You don't have to preserve any registers (I don't know about the FPU
state).

> BTW, Glynn some mail ago you said that the x86 would _not_ perform better
> a lot passing arguments to the function through registers, and this is not
> true since for example the eax register has not to be preserved at all.

You don't have to preserve registers across a function call. However,
you do need to preserve parameters for as long as you wish to use
them.

Given that registers are scarce on the x86, and many instructions need
specific registers (e.g. multiply uses eax/edx, the autoincrementing
instructions use esi and edi, etc), in many cases you will end up just
saving the registers in memory so that you can reuse them.

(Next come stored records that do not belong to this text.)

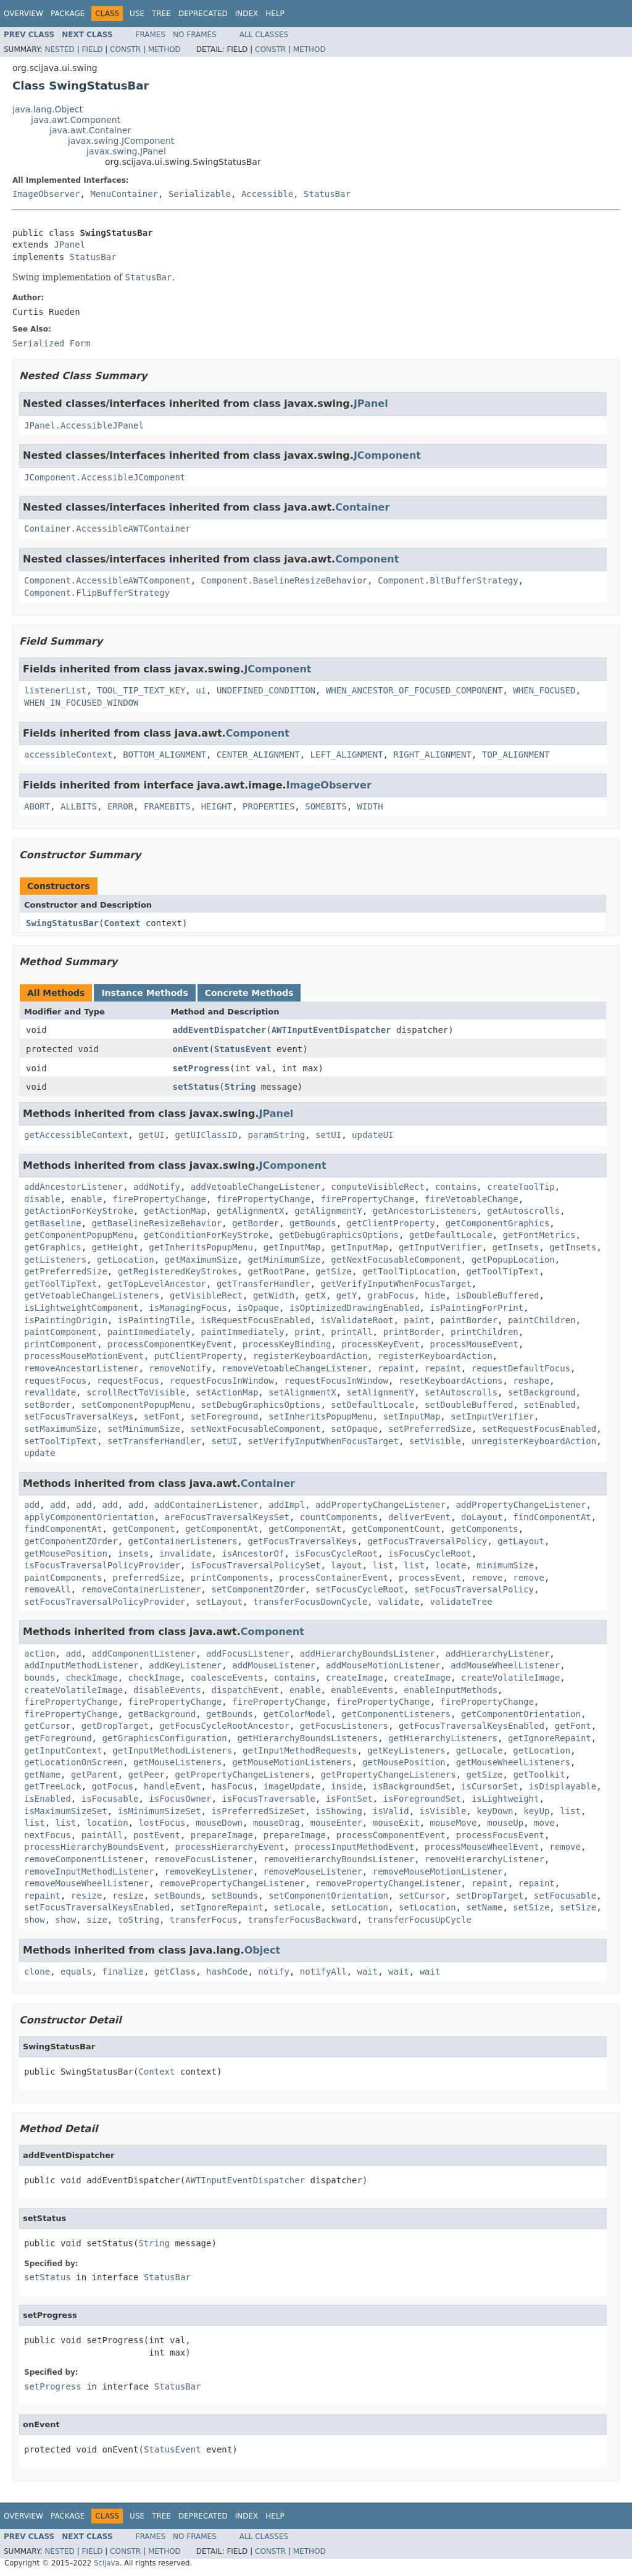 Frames (151, 34)
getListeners (55, 1260)
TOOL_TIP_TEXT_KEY (141, 690)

> It would be nice to pass the last parameter of the function call in
> the eax register and the other parameters across the stack as usual. 
> I think it would help a lot in performance. I' ll try to discover
> the improvement.

If the function performs a multiply, or calls another function, you're
just going to have to save eax in memory anyhow, so it may as well
start off there.

> ...<Some time passed>...
> 
> Here the example:

[snipped]

> andrea@dragon:/tmp$ gcc regparm-pentium.c -O2

What is the difference if you use `-O3' (which enables the
`-finline-functions' option)?

> andrea@dragon:/tmp$ ./a.out
> Fast latency: 1007, normal latency 1307
> 
> Using eax for passing the first argument we get a bit improvement. Sure
> this example is the best to get nice numbers from regparm(1), but the
> improvement exists in every case (except for `function(void)' of course).
> So really only history reasons are sucking performance on x86...

Trivial functions would typically benefit most from a register-based
calling convention. But in practice, a function as trivial as `return
++t' wouldn't be a separate function. And the simple functions that do
exist in a real world program would often be inlined. So this example
doesn't really tell us how much difference a register-based calling
convention would make to real world programs.